Teachers at Valley Stream Memorial Junior High School plan to start offering a virtual business course for seventh-graders next year and will expand the program to eighth-graders the following year.

“I am really excited about this program,” said manager Brett Strauss.

As part of the program, seventh graders would use computer programs such as Microsoft Excel and graphic design programs to start their own businesses. The class ends with a business pitch competition.

“They will become proficient in computer applications in context,” said Long Island regional manager Ellen Palazzo.

During the summer after seventh year, students could attend a corporate leadership camp, which could include visiting company offices and hearing from network and industry professionals. In eighth year, students could continue their involvement in the program by learning how to start and run businesses that would compete with other student-run businesses in a virtual micro-economy.

“It’s really a really great start to the business world,” Strauss said, adding that the program would give students more business experience before entering the Future Business Leaders of America club in high school.

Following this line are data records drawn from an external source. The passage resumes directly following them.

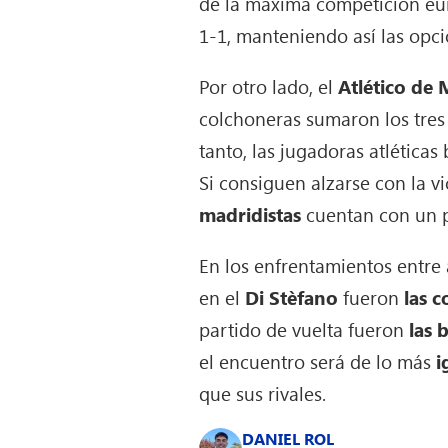
de la máxima competición eur
1-1, manteniendo así las opci
Por otro lado, el
Atlético de
colchoneras sumaron los tres
tanto, las jugadoras atlética
Si consiguen alzarse con la vi
madridistas
cuentan con un p
En los enfrentamientos entr
en el
Di Stèfano
fueron
las 
partido de vuelta fueron
las 
el encuentro será de lo más
i
que sus rivales.
DANIEL ROL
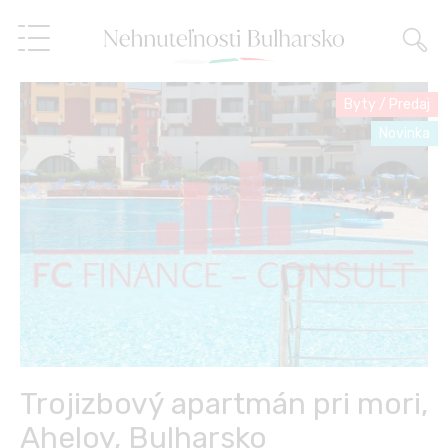
Byty
/
Predaj
Novinka
Nehnuteľnosti
Služby
O nás
Realitné služby
Referencie
Predaj na splátky,
finančné poradenstvo
Blog
Správa nehnuteľností
Trojizbový apartmán pri mori,
SK
Aheloy, Bulharsko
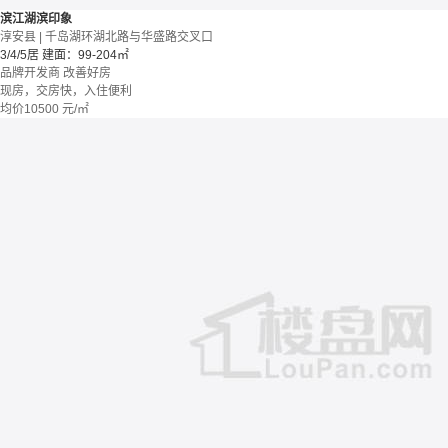
滨江湖滨印象
淳安县 | 千岛湖环湖北路与华盛路交叉口
3/4/5居
建面：99-204㎡
品牌开发商
改善好房
现房，交房快，入住便利
均价
10500
元/㎡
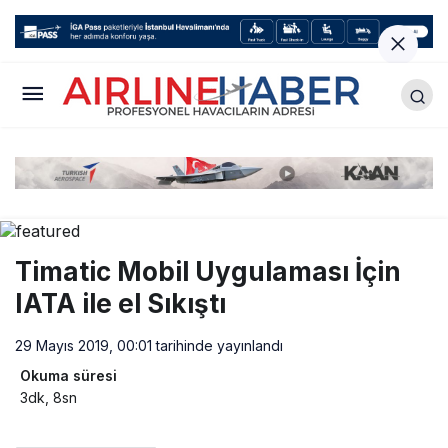
Timatic Mobil Uygulaması İçin
IATA ile el Sıkıştı
29 Mayıs 2019, 00:01
tarihinde yayınlandı
Okuma süresi
3dk, 8sn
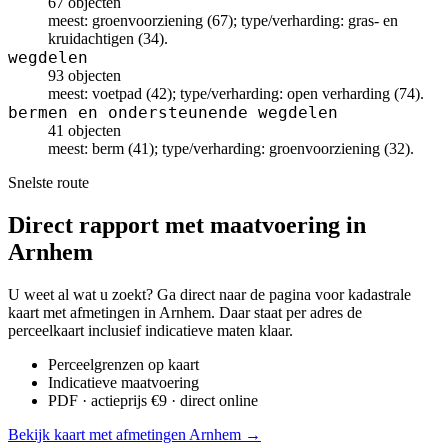
67 objecten
meest: groenvoorziening (67); type/verharding: gras- en
kruidachtigen (34).
wegdelen
93 objecten
meest: voetpad (42); type/verharding: open verharding (74).
bermen en ondersteunende wegdelen
41 objecten
meest: berm (41); type/verharding: groenvoorziening (32).
Snelste route
Direct rapport met maatvoering in
Arnhem
U weet al wat u zoekt? Ga direct naar de pagina voor kadastrale
kaart met afmetingen in Arnhem. Daar staat per adres de
perceelkaart inclusief indicatieve maten klaar.
Perceelgrenzen op kaart
Indicatieve maatvoering
PDF · actieprijs €9 · direct online
Bekijk kaart met afmetingen Arnhem →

He also said that as the program grows, he would consider offering more elective courses for students with a business interest, such as Spanish courses with a focus on business terminology.

“What we’re looking to do is really create a business magnet program in college,” Strauss said.

Then, once the curriculum was established at Memorial, the Virtual Business Program would continue for students at Central High School, where they could compete with students from other Long Island high schools in a conference and exhibition. Regional Virtual Enterprises.

The Virtual Business Program began in high schools about 25 years ago, when officials from the New York City Department of Education visited businesses in Vienna, Austria. These officials then decided to create a program based on the European tradition of learning, according to the Virtual Enterprise website.

The college program began in 2015, after the high school course gained popularity. At the time, New York City Schools Chancellor Carmen Fariña told Virtual Enterprise Executive Director Iris Blanc that “it’s wonderful, but unfortunately we have students who don’t reach not the ninth grade, ”Palazzo said.

Last September, Junior Ventures launched pilot programs at a few schools in New York City, Broward County, Florida, and Los Angeles, California. Today, the Virtual Enterprise program is taught in 500 high and post-secondary schools across the country and serves more than 12,000 students per year, according to the company’s website.